The chorus, which evolves as it repeats, offers little solace: “Take the hits, boys, take the hits/Don’t smoke your Bible and don’t lose your wits/Because the sky is filled with shrapnel/and your eyes are filled with tears”.

A detractor might ask where a Gen X band gets off appropriating horrors about which only the previous generation can speak authoritatively,  but the song is executed with such reverence that it can only be heard as an earnest tribute, an attempt at understanding the sacrifice of uncles, fathers, and others who served in the cataclysm. And if that isn’t enough to satisfy the most cynical critic, they need look only at the history of narrative song and the tradition dating back to the earliest folk songs’ personifying of grief-stricken mothers, murderers. and assorted lost souls.

Accordingly, literary types have championed the band through the years. Nick Hornby has extolled their virtues to anyone who’ll listen. Sarah Vowell is “buds with Marah”. Stephen King called them “the greatest rock band in America nobody knows”. Bruce Springeen endorsed them and invited them to join him onstage, notably on their never-released (as a studio recording) live staple Reservation Girl. Steve Earle is a fan.

Marah has gone through changes since the release of Kids in Philly. There was a brief and forgettable attempt at “breaking big” with the Owen Morris-(over)produced Float Away With The Friday Night Gods (though a later, band-issued release of that album’s demos validated the strength of many of its songs), a fan-favorite return to roots record If You Didn’t Laugh, You’d Cry, and even a folk album based on lyrics found in a 1931 book that compiled never-recorded Appalachian songs, Marah Presents: Mountain Minstrelsy.
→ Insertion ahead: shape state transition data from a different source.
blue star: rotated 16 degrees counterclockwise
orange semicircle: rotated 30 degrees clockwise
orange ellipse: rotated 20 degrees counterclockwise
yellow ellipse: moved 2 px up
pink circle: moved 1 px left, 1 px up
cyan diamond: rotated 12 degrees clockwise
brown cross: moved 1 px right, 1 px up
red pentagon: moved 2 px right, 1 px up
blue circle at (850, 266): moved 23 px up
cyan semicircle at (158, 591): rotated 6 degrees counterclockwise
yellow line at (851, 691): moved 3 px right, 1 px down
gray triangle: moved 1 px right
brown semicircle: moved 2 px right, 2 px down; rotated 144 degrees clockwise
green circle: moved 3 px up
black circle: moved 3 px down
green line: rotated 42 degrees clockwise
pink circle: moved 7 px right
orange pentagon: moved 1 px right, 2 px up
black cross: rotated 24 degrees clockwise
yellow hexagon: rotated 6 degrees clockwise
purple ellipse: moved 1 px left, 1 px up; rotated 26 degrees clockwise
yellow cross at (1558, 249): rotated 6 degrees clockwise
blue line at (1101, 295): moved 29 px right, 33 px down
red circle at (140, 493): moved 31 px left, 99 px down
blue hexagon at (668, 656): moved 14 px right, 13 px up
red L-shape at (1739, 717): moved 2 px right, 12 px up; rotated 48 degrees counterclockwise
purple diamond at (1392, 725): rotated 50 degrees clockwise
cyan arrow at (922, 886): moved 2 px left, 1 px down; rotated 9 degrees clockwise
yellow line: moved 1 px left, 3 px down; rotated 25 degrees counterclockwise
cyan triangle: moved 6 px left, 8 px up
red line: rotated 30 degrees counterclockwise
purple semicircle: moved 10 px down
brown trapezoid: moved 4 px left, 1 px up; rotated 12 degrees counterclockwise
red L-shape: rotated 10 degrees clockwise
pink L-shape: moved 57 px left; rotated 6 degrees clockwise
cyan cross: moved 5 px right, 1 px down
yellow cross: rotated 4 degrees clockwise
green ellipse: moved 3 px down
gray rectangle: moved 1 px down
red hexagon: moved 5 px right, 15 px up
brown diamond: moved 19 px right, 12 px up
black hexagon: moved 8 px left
At one point, it looked like the Marah story was over: half of the band’s songwriting team, Serge Bielanko, “retired from rock ‘n roll” to have a family and write* prior to Mountain Minstrelsy. But a series of reunions (often at Christmastime, always along the East Coast of the United States), kept the dream alive, at least for those lucky enough to catch one (or as many as possible over the years) of the band’s blistering, legendary live shows.

There are a dozen or more songs that one might single out as “the signature Marah song”, and, given the epic feel of Round Eye Blues, perhaps a subtler, more acoustic song like Sooner or Later better deserves such an honorific. But for the nod to the Philly sound, the peak synchronicity of the band’s playing, and the pure grandeur, it’s hard to beat. And it fuckin’ kills live.

*Band member Serge Bielanko’s “Real-time American Memoir” Thunder Pie, has evolved over the years into a respected ongoing project. It is now available on Substack at sergebielanko.substack.com.

NOTE: As of this writing, Marah seems far from reuniting any time soon. Fans live in hope.